→ Items from a dataset:
Start of Block

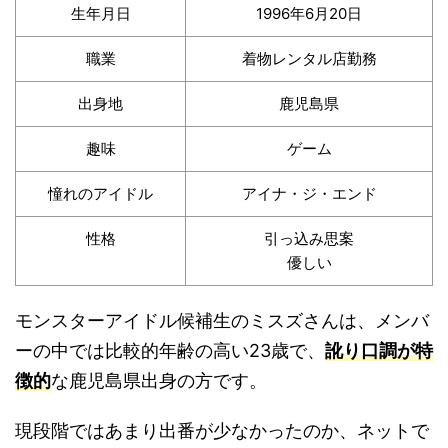
生年月日
1996年6月20日
職業
着物レンタル店勤務
出身地
鹿児島県
趣味
ゲーム
憧れのアイドル
アイナ・ジ・エンド
性格
引っ込み思案
優しい
モンスターアイドル候補生のミスズさんは、メンバ
ーの中では比較的年齢の高い23歳で、
訛り口調が特
徴的
な鹿児島県出身の方です。
現段階ではあまり出番が少なかったのか、ネットで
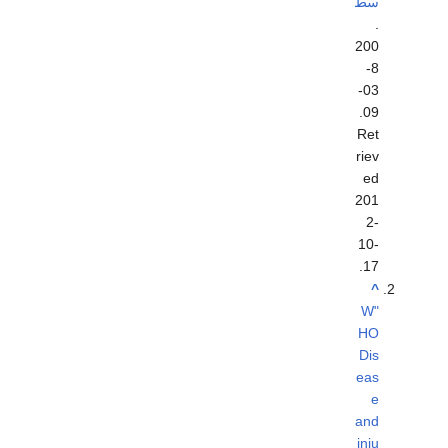
سط
.
200
8-
03-
.
09
Ret
riev
ed
201
2-
10-
.
17
^
"W
HO
Dis
eas
e
and
inju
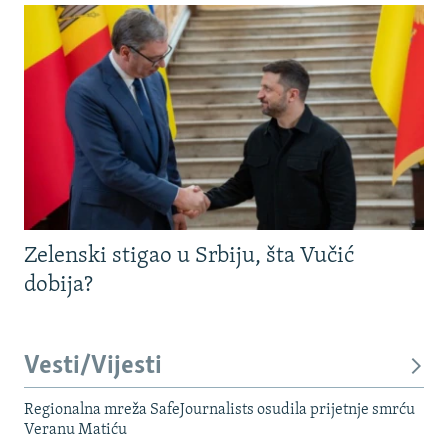
Zelenski stigao u Srbiju, šta Vučić
dobija?
Vesti/Vijesti
Regionalna mreža SafeJournalists osudila prijetnje smrću
Veranu Matiću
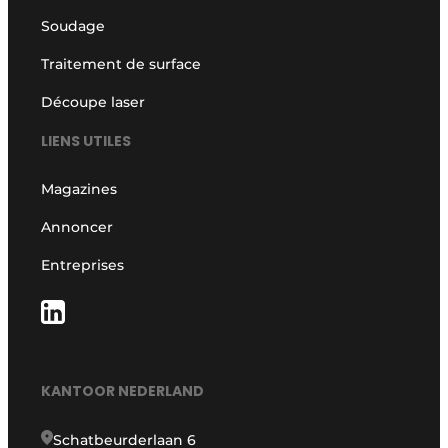
Soudage
Traitement de surface
Découpe laser
LIENS UTILES
Magazines
Annoncer
Entreprises
KANTOOR NEDERLAND
Schatbeurderlaan 6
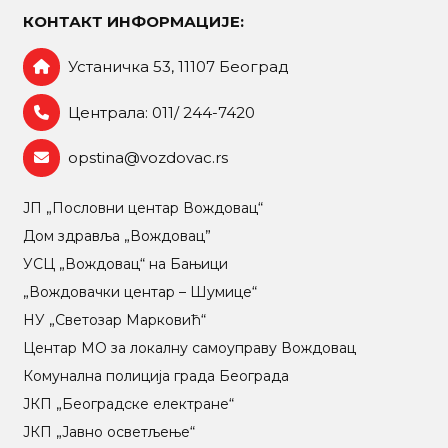
КОНТАКТ ИНФОРМАЦИЈЕ:
Устаничка 53, 11107 Београд
Централа: 011/ 244-7420
opstina@vozdovac.rs
ЈП „Пословни центар Вождовац“
Дом здравља „Вождовац”
УСЦ „Вождовац“ на Бањици
„Вождовачки центар – Шумице“
НУ „Светозар Марковић“
Центар МO за локалну самоуправу Вождовац
Комунална полиција града Београда
ЈКП „Београдске електране“
ЈКП „Јавно осветљење“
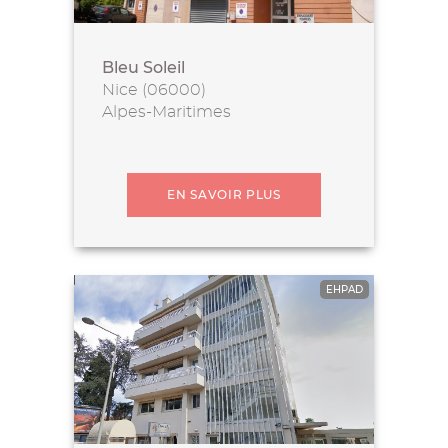
Bleu Soleil
Nice (06000)
Alpes-Maritimes
EN SAVOIR PLUS
EHPAD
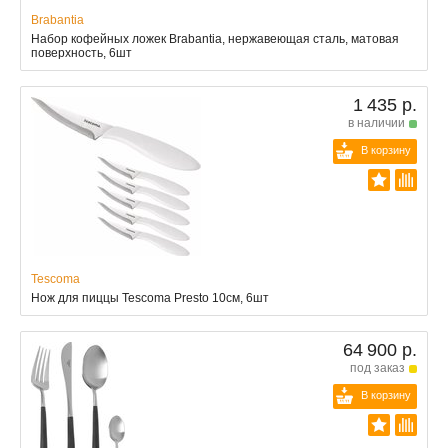
Brabantia
Набор кофейных ложек Brabantia, нержавеющая сталь, матовая
поверхность, 6шт
1 435 р.
в наличии
В корзину
Tescoma
Нож для пиццы Tescoma Presto 10см, 6шт
64 900 р.
под заказ
В корзину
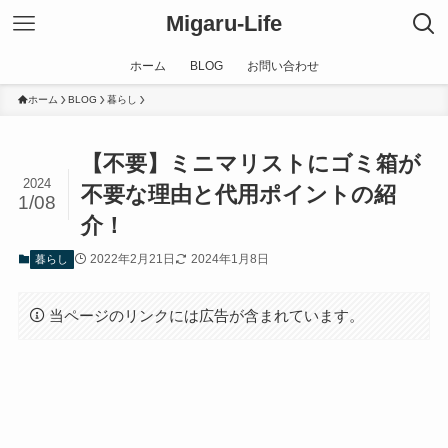
Migaru-Life
ホーム
BLOG
お問い合わせ
ホーム
BLOG
暮らし
【不要】ミニマリストにゴミ箱が
2024
不要な理由と代用ポイントの紹
1/08
介！
2022年2月21日
2024年1月8日
暮らし
当ページのリンクには広告が含まれています。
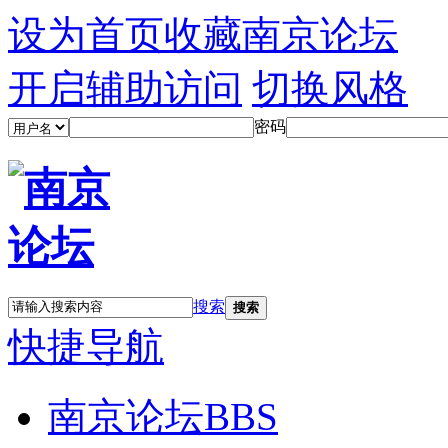
设为首页
收藏南京论坛
开启辅助访问
切换风格
密码
搜索
搜索
快捷导航
南京论坛
BBS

End of Block

→ Exercise instructions: Give the entries above again word for word, without the pictures.

→ Result of the exercise:
生年月日
1996年6月20日
職業
着物レンタル店勤務
出身地
鹿児島県
趣味
ゲーム
憧れのアイドル
アイナ・ジ・エンド
性格
引っ込み思案
優しい
モンスターアイドル候補生のミスズさんは、メンバ
ーの中では比較的年齢の高い23歳で、
訛り口調が特
徴的
な鹿児島県出身の方です。
現段階ではあまり出番が少なかったのか、ネットで
سط
.
200
8-
03-
.
09
Ret
riev
ed
201
2-
10-
.
17
^
"W
HO
Dis
eas
e
and
inju
Zelenski stigao u Srbiju, šta Vučić
dobija?
Vesti/Vijesti
Regionalna mreža SafeJournalists osudila prijetnje smrću
Veranu Matiću
Soudage
Traitement de surface
Découpe laser
LIENS UTILES
Magazines
Annoncer
Entreprises
KANTOOR NEDERLAND
Schatbeurderlaan 6
КОНТАКТ ИНФОРМАЦИЈЕ:
Устаничка 53, 11107 Београд
Централа: 011/ 244-7420
opstina@vozdovac.rs
ЈП „Пословни центар Вождовац“
Дом здравља „Вождовац”
УСЦ „Вождовац“ на Бањици
„Вождовачки центар – Шумице“
НУ „Светозар Марковић“
Центар МO за локалну самоуправу Вождовац
Комунална полиција града Београда
ЈКП „Београдске електране“
ЈКП „Јавно осветљење“
Bleu Soleil
Nice (06000)
Alpes-Maritimes
EN SAVOIR PLUS
EHPAD
Brabantia
Набор кофейных ложек Brabantia, нержавеющая сталь, матовая
поверхность, 6шт
1 435 р.
в наличии
В корзину
Tescoma
Нож для пиццы Tescoma Presto 10см, 6шт
64 900 р.
под заказ
В корзину
Migaru-Life
ホーム
BLOG
お問い合わせ
ホーム
BLOG
暮らし
【不要】ミニマリストにゴミ箱が
2024
不要な理由と代用ポイントの紹
1/08
介！
2022年2月21日
2024年1月8日
暮らし
当ページのリンクには広告が含まれています。
设为首页
收藏南京论坛
开启辅助访问
切换风格
密码
搜索
搜索
快捷导航
南京论坛
BBS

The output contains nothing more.